You forgot to mention how the Bigfoot owns the Mod V in the open bay.


----------



## Dukdogtx (Jul 30, 2009)

Im Headed South said:


> Some you guys crack me up. How many Haynie's have y'all heard of with rotten wood in them? I've seen quite a few composite boats cracked all to hell, I remember seeing pics of a SS on here not long ago that was 5 or 6 years old and that bullet proof composite was falling apart. Yea its a no brainer to go with a boat that's almost 3' shorter and is 3 years older for about the same money lmao.


X2!!!

But, then again, I fish with Quantum & Penn reels and own a NauticStar. All 3 by choice!!! LOL


----------



## [email protected] (Jun 25, 2005)

Even if you tried you couldn't get the wood in Haynies to rot. Companies that say their boats have no wood to rot are using that as a gimmick to sell more boats. This new wood they put in boats will not rot so you shouldn't let wood in a boat scare you away from it. Like HeadedSouth said composite boats can have hull problems as well so don't think your boat is bulletproof without wood in it. Also I can promise you that Mercury Optimax is not less reliable than an Etec. Also that optimax will run more fuel efficient. That Etec infomercial is intriguing but don't believe everything you see on TV. Shallowsport makes a fantastic boat, in no way am I trying to say they don't. The OP should ride in both to see which one fits him better. Like I said, personally I'd just go with the bigger boat in this case. Good luck on your search.


----------



## TKash (May 24, 2004)

Both are choice boats, both built like tanks. I think the the Bigfoot will perform better all around, than Shallowsports V, also agree with the "No Wood to Rot" sales thing, I know there are plenty of 10+ year old Haynies, Majeks, and SS around here still kickin. Buddy had a BF years before the Haynie craze took off and most had never heard of Haynie, and it was an awesome boat then. Chris has done an awesome job, bringing them to market BTW. (Shameless Plug) and I run an Majek.

Spend several test rides in both, under all conditions, and you will figure it out. 

Love the old Shallowsports too.


----------



## artofficial (Oct 3, 2005)

I love my BigFoot more everytime I take it out.
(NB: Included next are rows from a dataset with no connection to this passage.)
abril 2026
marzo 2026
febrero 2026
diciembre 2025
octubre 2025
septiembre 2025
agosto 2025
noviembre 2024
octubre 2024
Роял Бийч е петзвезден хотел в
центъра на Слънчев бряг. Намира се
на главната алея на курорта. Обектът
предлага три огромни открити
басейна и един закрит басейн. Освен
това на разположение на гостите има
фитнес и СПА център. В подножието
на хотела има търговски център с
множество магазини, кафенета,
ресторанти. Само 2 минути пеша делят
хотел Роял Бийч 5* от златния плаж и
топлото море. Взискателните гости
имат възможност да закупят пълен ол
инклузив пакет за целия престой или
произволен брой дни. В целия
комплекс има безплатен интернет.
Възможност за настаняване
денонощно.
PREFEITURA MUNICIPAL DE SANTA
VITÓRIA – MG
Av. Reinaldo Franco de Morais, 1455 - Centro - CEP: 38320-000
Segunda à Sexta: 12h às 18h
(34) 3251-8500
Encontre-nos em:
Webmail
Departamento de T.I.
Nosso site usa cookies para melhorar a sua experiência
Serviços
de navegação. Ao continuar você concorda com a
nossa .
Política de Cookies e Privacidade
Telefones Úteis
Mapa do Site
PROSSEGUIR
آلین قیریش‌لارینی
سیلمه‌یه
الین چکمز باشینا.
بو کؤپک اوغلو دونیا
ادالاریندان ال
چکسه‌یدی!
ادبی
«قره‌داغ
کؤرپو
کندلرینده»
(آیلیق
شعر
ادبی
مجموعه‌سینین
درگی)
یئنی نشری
The quality of the haynies mixed with the customer service you get is unbeatable.


----------



## chris coulter (Aug 3, 2006)

*SOLD*

SOLD


porkchoplc said:


> Here's a nice one in the classifieds.
> 
> http://2coolfishing.com/ttmbforum/showthread.php?t=426684


----------



## Bottom Finder (Dec 4, 2006)

What Do - Mercury Optimax, 2' Larger, Better Ride, Better Speed, Comparable Shallow Water Capabilities, and Chris's Marine Service = Haynie Bigfoot, just that easy.


----------



## shallowrider (Jul 16, 2012)

Ss has some of the best customer service also and there boats do hold a higher resale value. Haynie is a great boat. Truth be told you need to take a demo ride in both. Make the call for yourself.


----------